Stanford study finds bacterial defense enzyme uses protein to template DNA

Stanford researchers have shown that a bacterial anti-phage system can do something biology usually does not allow: build one strand of DNA from information carried in a protein. The result, published in Science, centers on DRT3, a defense-associated reverse transcriptase system built from two enzymes, Drt3a and Drt3b, plus a noncoding RNA.

The split job is the striking part. Drt3a reads a conserved ACACAC template inside the ncRNA and synthesizes the poly(GT) DNA strand. Drt3b then makes the complementary poly(AC) strand without any nucleic acid template at all, instead using conserved active-site residues in its own protein structure as the template. That makes DRT3 a rare example of sequence-specific DNA synthesis directed by protein information rather than DNA or RNA.

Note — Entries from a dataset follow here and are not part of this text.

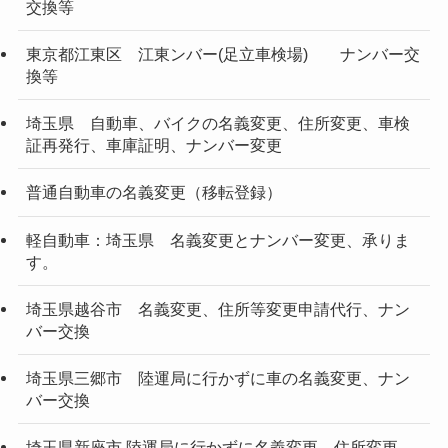
交換等
東京都江東区 江東ンバー(足立車検場) ナンバー交
換等
埼玉県 自動車、バイクの名義変更、住所変更、車検
証再発行、車庫証明、ナンバー変更
普通自動車の名義変更（移転登録）
軽自動車：埼玉県 名義変更とナンバー変更、承りま
す。
埼玉県越谷市 名義変更、住所等変更申請代行、ナン
バー交換
埼玉県三郷市 陸運局に行かずに車の名義変更、ナン
バー交換
埼玉県新座市 陸運局に行かずに名義変更、住所変更、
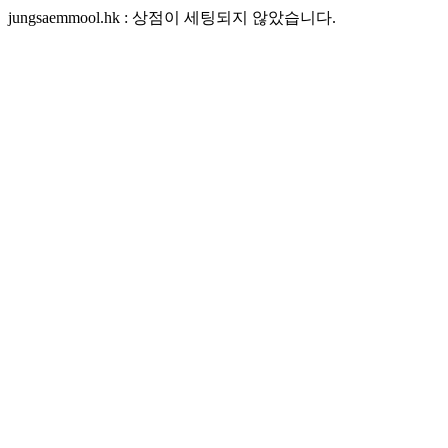
jungsaemmool.hk : 상점이 세팅되지 않았습니다.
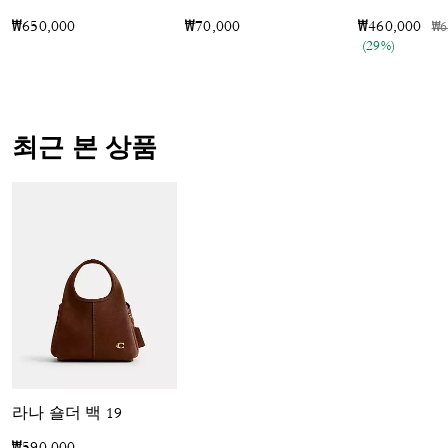
가
₩650,000
₩70,000
₩460,000
₩6
(29%)
최근 본 상품
라나 숄더 백 19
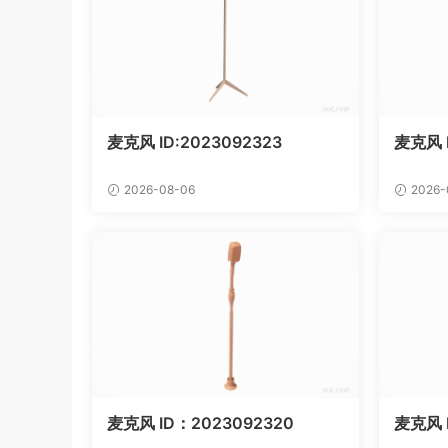
麦克风 ID:2023092323
麦克风 
2026-08-06
2026-
麦克风 ID：2023092320
麦克风 I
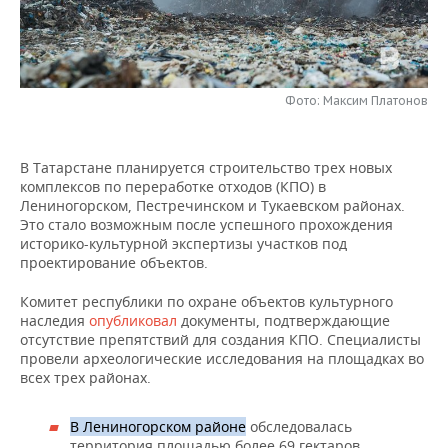
НЕФТЕХИМИЯ
РОЗНИЧНАЯ ТОРГОВЛЯ
НОВОСТИ ТЕХНОЛОГИЙ
МЕРОПРИЯТИЯ
НЕФТЬ
ТРАНСПОРТ
IT
НОВОСТИ МЕРОПРИЯТИЙ
СПОРТ
ОПК
Фото: Максим Платонов
УСЛУГИ
МЕДИА
ВЫЕЗДНАЯ РЕДАКЦИЯ
НОВОСТИ СПОРТА
ОБЩЕСТВО
ЭНЕРГЕТИКА
В Татарстане планируется строительство трех новых
ТЕЛЕКОММУНИКАЦИИ
БИЗНЕС-БРАНЧИ
ФУТБОЛ
НОВОСТИ ОБЩЕСТВА
ФОТОГАЛЕРЕЯ
комплексов по переработке отходов (КПО) в
Лениногорском, Пестречинском и Тукаевском районах.
ONLINE-КОНФЕРЕНЦИИ
ХОККЕЙ
ВЛАСТЬ
СЮЖЕТЫ
Это стало возможным после успешного прохождения
историко-культурной экспертизы участков под
проектирование объектов.
ОТКРЫТАЯ ЛЕКЦИЯ
БАСКЕТБОЛ
ИНФРАСТРУКТУРА
СПРАВОЧНИК
Комитет республики по охране объектов культурного
ВОЛЕЙБОЛ
ИСТОРИЯ
СПИСОК ПЕРСОН
ПОЛНАЯ ВЕРСИЯ
наследия
опубликовал
документы, подтверждающие
отсутствие препятствий для создания КПО. Специалисты
провели археологические исследования на площадках во
КИБЕРСПОРТ
КУЛЬТУРА
СПИСОК КОМПАНИЙ
всех трех районах.
ФИГУРНОЕ КАТАНИЕ
МЕДИЦИНА
В Лениногорском районе
обследовалась
территория площадью более 69 гектаров,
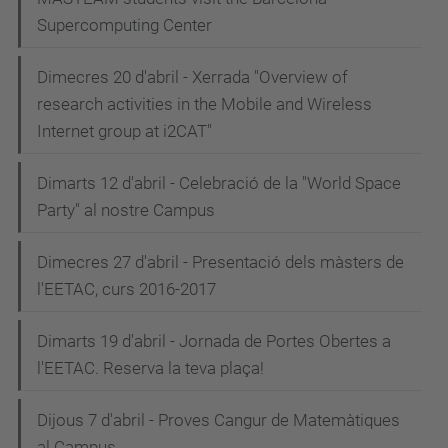
Supercomputing Center
Dimecres 20 d'abril - Xerrada "Overview of
research activities in the Mobile and Wireless
Internet group at i2CAT"
Dimarts 12 d'abril - Celebració de la "World Space
Party" al nostre Campus
Dimecres 27 d'abril - Presentació dels màsters de
l'EETAC, curs 2016-2017
Dimarts 19 d'abril - Jornada de Portes Obertes a
l'EETAC. Reserva la teva plaça!
Dijous 7 d'abril - Proves Cangur de Matemàtiques
al Campus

The Stanford team, led by Pujuan Deng, Hyunbin Lee, Carlo Armijo, Haoqing Wang and Alex Gao, resolved the assembled complex by cryo-electron microscopy at 2.6 Å resolution. The structure showed a D3-symmetric complex with 6:6:6 stoichiometry, a clean architectural answer to a problem that had only been inferred before. Alex Gao, an assistant professor at Stanford University, has focused on microbial molecular biotechnology and anti-phage defense mechanisms, and this study fits directly into that line of work.

The broader significance reaches beyond one enzyme. Defense-associated reverse transcriptases are widespread bacterial anti-phage systems, and bacteriophages remain major evolutionary pressures on bacteria. In that arms race, DRT3 adds a new rule to the playbook: information can be passed from protein to DNA, not just from nucleic acid to nucleic acid. That widens the known functional landscape of nucleic acid polymerases and forces a rethink of how sequence-specific synthesis can work.

The finding also builds on earlier Stanford-linked work on unusual defense enzymes, including DRT9, which produces long poly(A)-rich cDNA that can reach about 5,000 nucleotides. Taken together, these systems suggest that bacterial immune defense has evolved far stranger chemistry than textbook reverse transcription. The practical payoff will not be immediate consumer technology, but the basic science is hard to overstate: it opens a new route for studying inheritance, molecular evolution and future biotech tools built from microbial genes.